Ultimately, Camille’s call to the dark—to the tiny oblivions of every black-out, every cut, every night in some stranger’s bed—serves her exceptionally well. Richard and Curry come to find her and drag her out of Hades, bringing the whole sheriff’s department—which finds the pair of pliers used to wrench Ann and Natalie’s teeth from their jaws, the metal still rusted with blood. When Camille emerges into the daylight of the living, she’s taken down Adora, saved Amma, and avenged Marion. For a brief, shimmering moment, the series seems like it might end in springtime—our living dead girl back in the warm air, feeling sunshine on her skin. Camille takes Amma out of Wind Gap, and builds a life, a real life with family dinners at Curry’s house and new friendships with new neighbors. But even in the myths, Persephone’s happy ending is fleeting. The warm months end. As the cold comes whistling through the air to sheath our bones and kill the crops, the pit to Hades cracks open and the old call comes again.

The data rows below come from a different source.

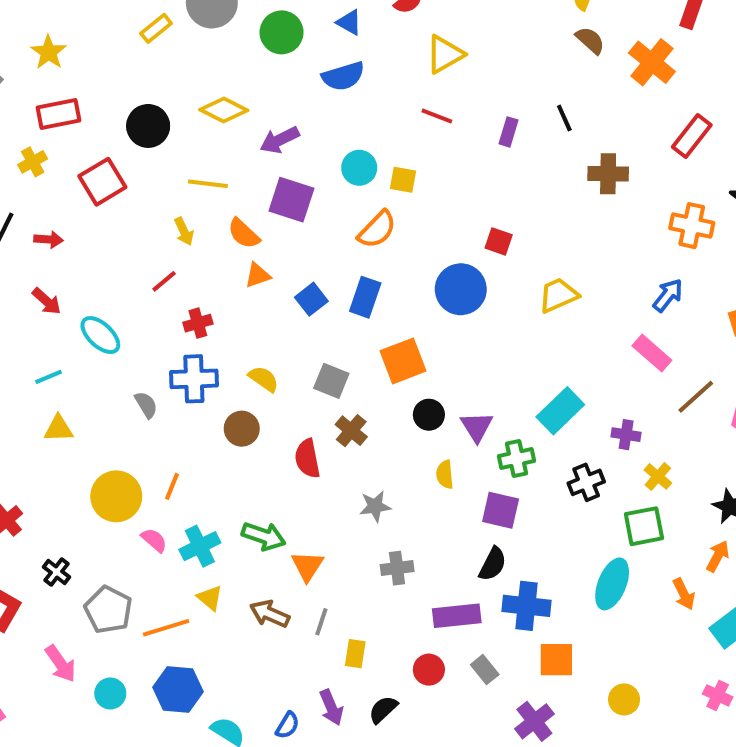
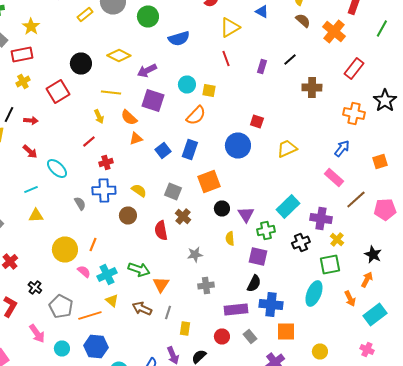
blue triangle: (349, 22) -> (262, 12), moved
red rectangle: (59, 114) -> (22, 54), moved
red line: (437, 116) -> (226, 58), turned 49
black line: (564, 118) -> (290, 60), turned 72
purple cross: (626, 435) -> (321, 218), size x1.5

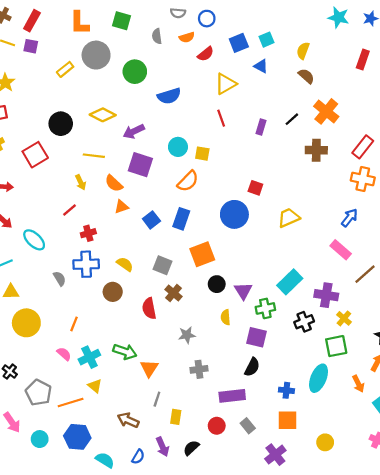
orange cross: (334, 32) -> (326, 111), moved
red rectangle: (354, 68) -> (363, 147), moved
yellow circle: (65, 250) -> (26, 323), moved
blue cross: (271, 304) -> (286, 390), moved, size x0.6
brown arrow: (142, 308) -> (128, 420), moved

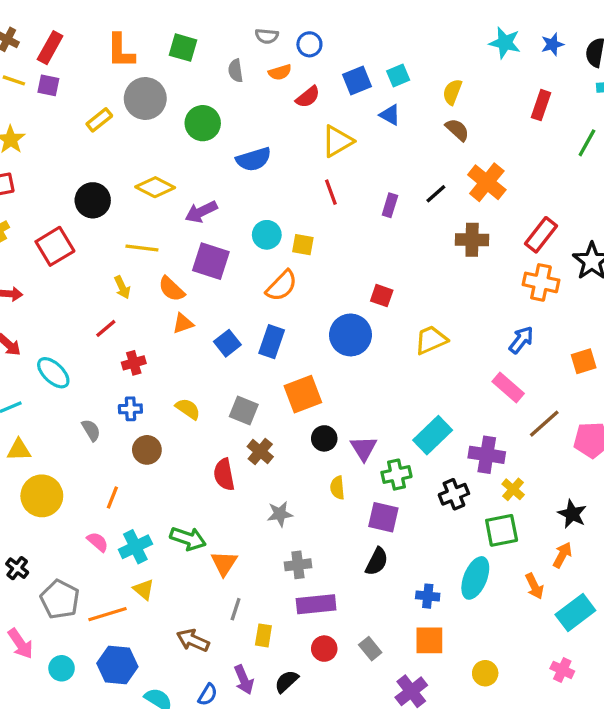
blue cross: (86, 264) -> (130, 409), size x0.6
brown circle: (113, 292) -> (147, 450), moved
purple rectangle: (232, 396) -> (316, 604), moved

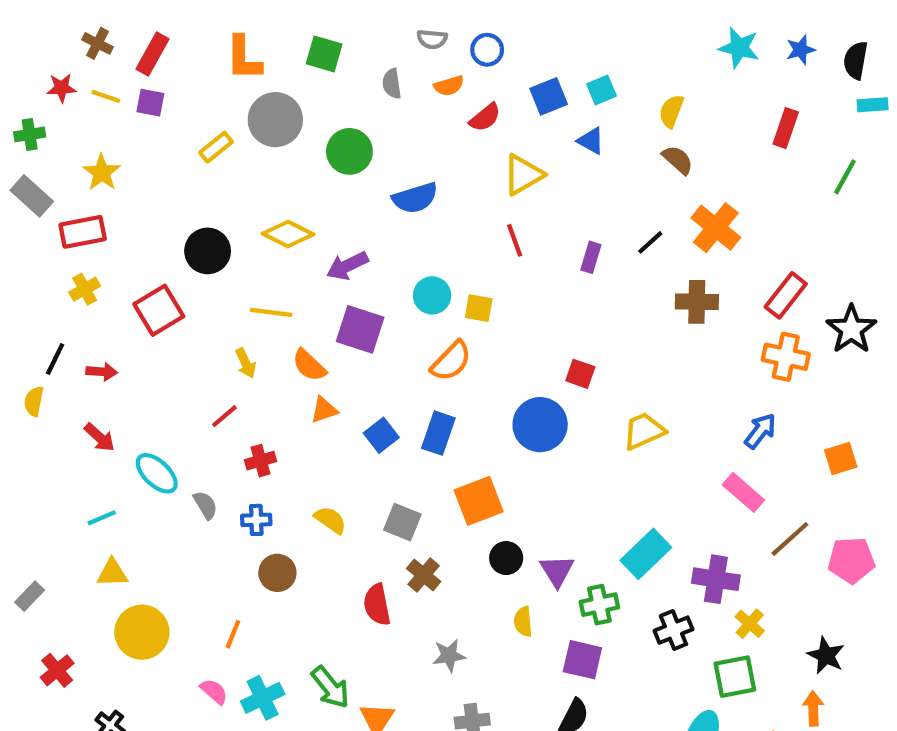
gray semicircle: (91, 430) -> (205, 505), moved
green arrow: (188, 539) -> (330, 687), turned 32
orange arrow: (562, 555) -> (813, 708), turned -30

The grand reveal that Amma is, in fact, the killer, could easily feel like a final gotcha twist—a final reveal meant to shock us into dropping our popcorn (or, in my case, my coffee mug, when I yelled, “oh my God” over the end credits montage) rather than illuminate any truth. But it’s so chilling, so successful, because the show has been slyly and subconsciously working toward it ever since we met Amma, who has been coddled and stroked and revered like a goddess on roller skates—by Adora, by Allan, by her devoted girl squad, by everyone else in Wind Gap, by a culture that worships youth and beauty and deifies the young and beautiful.

When Amma’s new friend Mae expresses a girlish adoration for Camille, the crush that a teenage girl can get on an adult woman who lives the kind of grown-up life she daydreams about for herself, someday, Amma glares at her with pure wrath. Though Valle wisely resists the urge to replay Amma’s earlier words, “she gets to decide the punishment,” we can practically hear them pounding inside Amma’s skull with the militant insistence of a pulse. The following sequence crackles and hums with an unbearable dread: Mae’s distraught mother turns up at Camille’s apartment, searching for her missing daughter. Camille gets an impulse to check Amma’s dollhouse, where she finds a single tooth—and then, finds that the floor of the bathroom, a perfect miniature of Adora’s perfect ivory bathroom floor, is made of the mashed and glued teeth of decidedly imperfect girls.

Sharp Objects ends with its fangs around our throats—a reminder that it’s not (entirely) a story about redemption, it’s a story about the underworld of inherited violence and trauma. The show is a potent and complicated look at the whirling morass of feelings we try to sanitize with terms like “women’s rage.” We’re in a cultural moment that wants to regard women’s anger as always and inherently constructive, a political force for good—and certainly, it can be that. But a mature work of art will look at women’s anger with the nuance and complexity so often paid to men’s anger, and it may find that, sometimes, women’s anger is simply savage, destructive, and entitled—that there is nothing in it to champion or celebrate. The show can hold space for Camille coming into her personal power, and for Amma exerting her power over weaker, more vulnerable girls (that shot of Eliza Scanlen screaming behind the fence will haunt me for years). This balance makes Sharp Objects a true masterpiece.